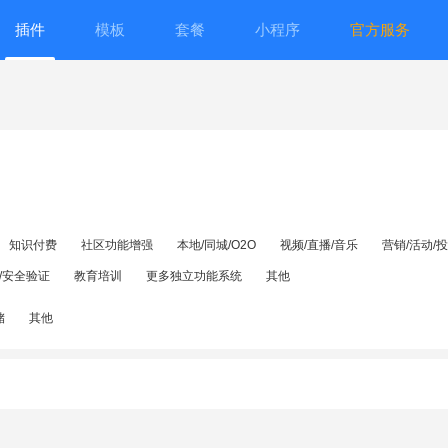
插件
模板
套餐
小程序
官方服务
知识付费
社区功能增强
本地/同城/O2O
视频/直播/音乐
营销/活动/
/安全验证
教育培训
更多独立功能系统
其他
储
其他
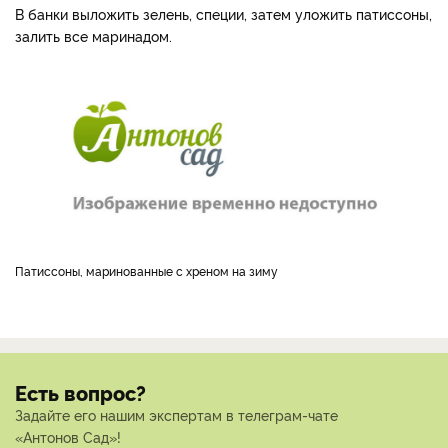
В банки выложить зелень, специи, затем уложить патиссоны,
залить все маринадом.
Патиссоны, маринованные с хреном на зиму
Есть вопрос?
Задайте его нашим экспертам в телеграм-чате
«Антонов Сад»!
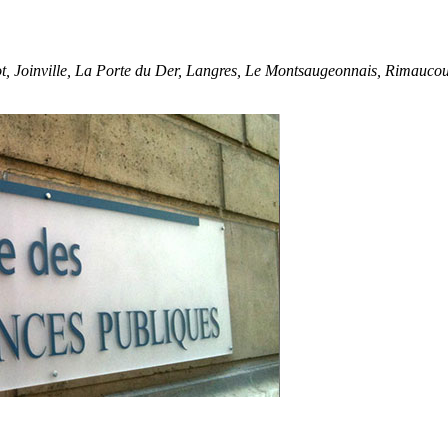
t, Joinville, La Porte du Der, Langres, Le Montsaugeonnais, Rimaucour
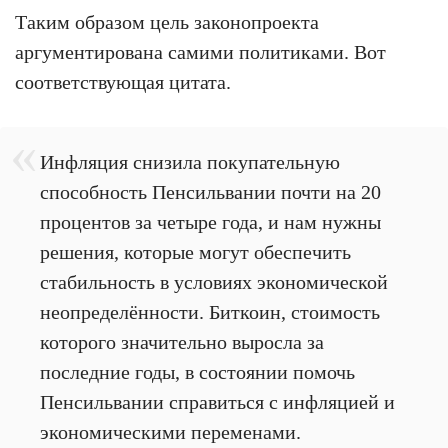
Таким образом цель законопроекта
аргументирована самими политиками. Вот
соответствующая цитата.
Инфляция снизила покупательную
способность Пенсильвании почти на 20
процентов за четыре года, и нам нужны
решения, которые могут обеспечить
стабильность в условиях экономической
неопределённости. Биткоин, стоимость
которого значительно выросла за
последние годы, в состоянии помочь
Пенсильвании справиться с инфляцией и
экономическими переменами.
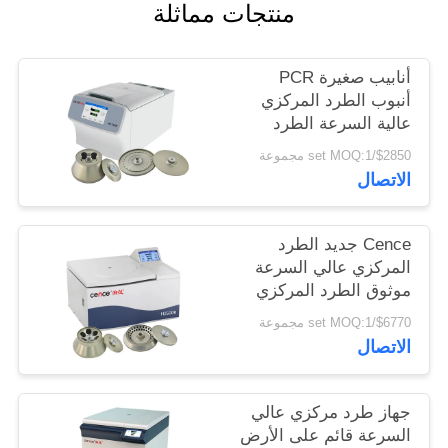
منتجات مماثلة
PRIVACY
POLICY
أنابيب صغيرة PCR
أنبوب الطرد المركزي
عالية السرعة الطرد
المركزي العالمي
$2850/set MOQ:1 مجموعة
H1750R
الاتصال
Cence جديد الطرد
المركزي عالي السرعة
موثوق الطرد المركزي
للبيولوجيا الجزيئية
$6770/set MOQ:1 مجموعة
الاتصال
جهاز طرد مركزي عالي
السرعة قائم على الأرض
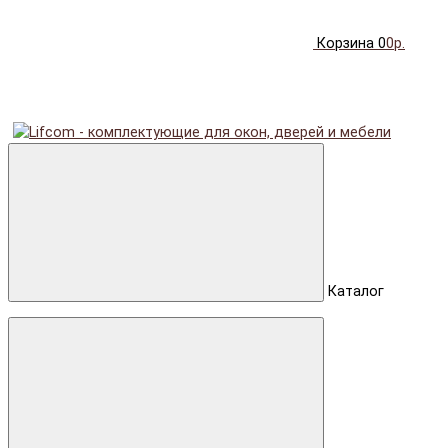
Корзина
0
0р.
Каталог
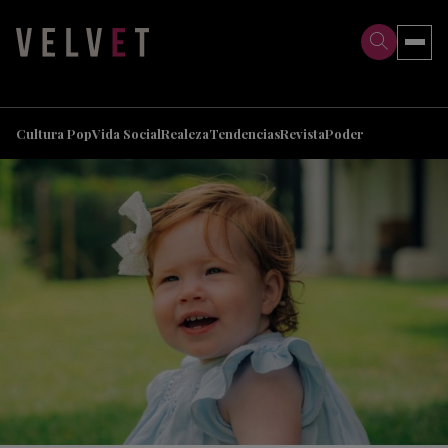
>
>
Cultura Pop
Vida Social
Realeza
Tendencias
Revista
Poder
########
Exercise description: Once the pictures are set aside, restate the remaining data above exactly.

Exercise answer:
插件
模板
套餐
小程序
官方服务
知识付费
社区功能增强
本地/同城/O2O
视频/直播/音乐
营销/活动/
/安全验证
教育培训
更多独立功能系统
其他
储
其他
В банки выложить зелень, специи, затем уложить патиссоны,
залить все маринадом.
Патиссоны, маринованные с хреном на зиму
Есть вопрос?
Задайте его нашим экспертам в телеграм-чате
«Антонов Сад»!
t, Joinville, La Porte du Der, Langres, Le Montsaugeonnais, Rimaucour
Таким образом цель законопроекта
аргументирована самими политиками. Вот
соответствующая цитата.
Инфляция снизила покупательную
способность Пенсильвании почти на 20
процентов за четыре года, и нам нужны
решения, которые могут обеспечить
стабильность в условиях экономической
неопределённости. Биткоин, стоимость
которого значительно выросла за
последние годы, в состоянии помочь
Пенсильвании справиться с инфляцией и
экономическими переменами.
منتجات مماثلة
PRIVACY
POLICY
أنابيب صغيرة PCR
أنبوب الطرد المركزي
عالية السرعة الطرد
المركزي العالمي
$2850/set MOQ:1 مجموعة
H1750R
الاتصال
Cence جديد الطرد
المركزي عالي السرعة
موثوق الطرد المركزي
للبيولوجيا الجزيئية
$6770/set MOQ:1 مجموعة
الاتصال
جهاز طرد مركزي عالي
السرعة قائم على الأرض
Корзина
0
0р.
Каталог
>
>
Cultura Pop
Vida Social
Realeza
Tendencias
Revista
Poder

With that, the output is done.